Rumelilik ve Anadoluluk ayırımı niye önemli? Rumelililerle
Anadolulular arasında bir çatışma mı var?
Olmaz olur mu? Atatürk zamanındaki yeraltı muhalefetinde, “ulan,
bizi, ‘abe’ diye konuşanlar idare ediyor” deniyor. Çünkü Atatürk’ün
kendisi de dahil böyle konuşuyor ve ortaya bir Anadoluculuk
muhalefeti çıkıyor. Unutmayın ki, Cumhuriyet’i kuran kadro, geniş
ölçüde Rumeli’de görev almış olanlardan oluşuyor. Zaten Mustafa
Kemal’in kurmay subaylığı döneminde iyi subaylar Asya’ya gitmez,
Rumeli’ye giderlerdi ve o sırada önemli olan Makedonya’da
görevlendirilmekti. Mustafa Kemal, Şam’a ceza olarak
gönderilmişti.
Peki, çatışmayı kim kazanıyor? Anadolulular mı Rumelililer
mi?
Rumelililer kazanıyor. Bugün AKP, bir açıdan Anadolu’nun intikamı
olarak da yorumlanabilir. Yalçın Küçük bir ara, insanların tek tek
isimlerine bakıp, ‘dönmelik’ hikâyesini ortaya attı. Eğer Yalçın,
“Sabetaycılık, Selanik’te önemli bir gruba hâkim olmuştu. Bunlar,
iyi eğitim aldılar ve başkalarını da yetiştirdiler. Bunlar,
Cumhuriyet’i kuran sivil kadro içinde çok önemli oldular. Bunların
Sabetaycı kökenleri, Cumhuriyet’in laikliğinin formüle edilmesinde
etkili oldu” deseydi, bu sözler kabul edilebilirdi ve Yalçın,
yararlı bir hipotez getirebilirdi.
Ama yapılan yayınlar ve daha sonra başkaları tarafından da
öne sürülen tezler, Cumhuriyet’i Sabetaycıların kurduğuna kadar
vardı. Cumhuriyeti Sabetaycılar mı kurdu?

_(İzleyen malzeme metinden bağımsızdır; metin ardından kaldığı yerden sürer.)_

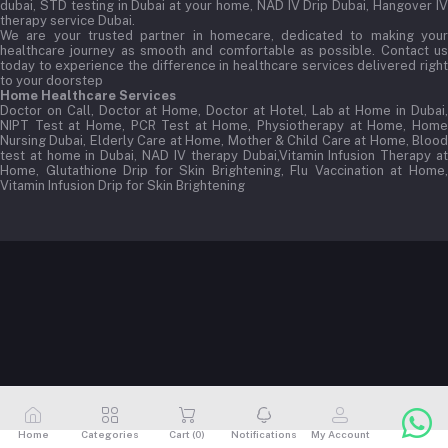
dubai, STD testing in Dubai at your home, NAD IV Drip Dubai, Hangover IV
therapy service Dubai.
We are your trusted partner in homecare, dedicated to making your
healthcare journey as smooth and comfortable as possible. Contact us
today to experience the difference in healthcare services delivered right
to your doorstep
Home Healthcare Services
Doctor on Call, Doctor at Home, Doctor at Hotel, Lab at Home in Dubai,
NIPT Test at Home, PCR Test at Home, Physiotherapy at Home, Home
Nursing Dubai, Elderly Care at Home, Mother & Child Care at Home, Blood
test at home in Dubai, NAD IV therapy Dubai,Vitamin Infusion Therapy at
Home, Glutathione Drip for Skin Brightening, Flu Vaccination at Home,
Vitamin Infusion Drip for Skin Brightening
Home
Categories
Cart (
0
)
Notifications
My Account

Yok canım. Böyle bir şey söylemenin manası yok. Sabetay kökenli
insanların laiklik anlayışımızın gelişmesinde bir etkisi oldu. Ki,
bunlar Cumhuriyet’te sorumlu makamlara getirildiler.
Atatürk hukuk konusunda bilgili miydi?
Bir kurmay subay ne kadar hukuk biliyorsa, o da ancak o kadar
biliyordu. Mesela Enver Paşa için, “yok kanun, yap kanun” denir.
Her yaptığı işin bir kanuna göre yapılmasını istediği için Enver,
eğer yapılan işin bir kanunu yoksa, hemen o iş için kanun
yaptırırmış. Atatürk’te de böyle bir meşruiyet fikri vardı. Çeşitli
konuları Meclis’in onayından geçirmek gibi bir tutumu vardı. Ama şu
var! Atatürk’e icazet veren kurumlar, yani onayına başvurduğu
kurumlar, aslında kendisinden kaynaklanan kurumlardı.
Anlamadım...
Mesela bir milletvekili, ancak Halk Partisi içindeki bir kurulun
kendisini aday göstermesiyle milletvekili seçilebiliyordu. Ve o
kurulu da, cumhurbaşkanı tayin ediyordu. Tabii şekilden ibaret bir
meşruiyet sistemidir bu.
Böyle bir meşruiyet sistemini benimseyen bir cumhuriyeti
nasıl tanımlamak gerekir?
Söyle anlatayım... Atatürk ve yakın çevresi, toplumun neye ihtiyacı
olduğunu bildiklerine inanıyorlar. Bu yüzden topluma danışma
ihtiyacında değiller. Bütün mesele, kafalarındaki modeli topluma
kabul ettirmek. Tek parti dönemi, demokrasiye hazırlık dönemi
olarak yorumlanıyor ya...
Demokrasiye hazırlanılmıyor muydu?
Bakın... Özgürlük, aykırı olabilmektir. Özgürlük, hayır
diyebilmektir. İsmet Paşa, 1938’de cumhurbaşkanı oluncaya dek,
ortada böyle bir özgürlük ve demokrasi niyeti yoktu. Ama 1937’de
İsmet Paşa, Atatürk tarafından birden bire başbakanlıktan kenara
atılınca, şoke oldu. Atatürk öldükten sonra Cumhurbaşkanı
olduğunda, İsmet paşa’nın, Atatürk’ün el atamadığı bir şeyi
başarmak, onu geçmek gibi bir derdi oluştu. “Atatürk her şeyi yaptı
ama demokrasiyi getiremedi, onu da ben getireceğim” dedi adeta.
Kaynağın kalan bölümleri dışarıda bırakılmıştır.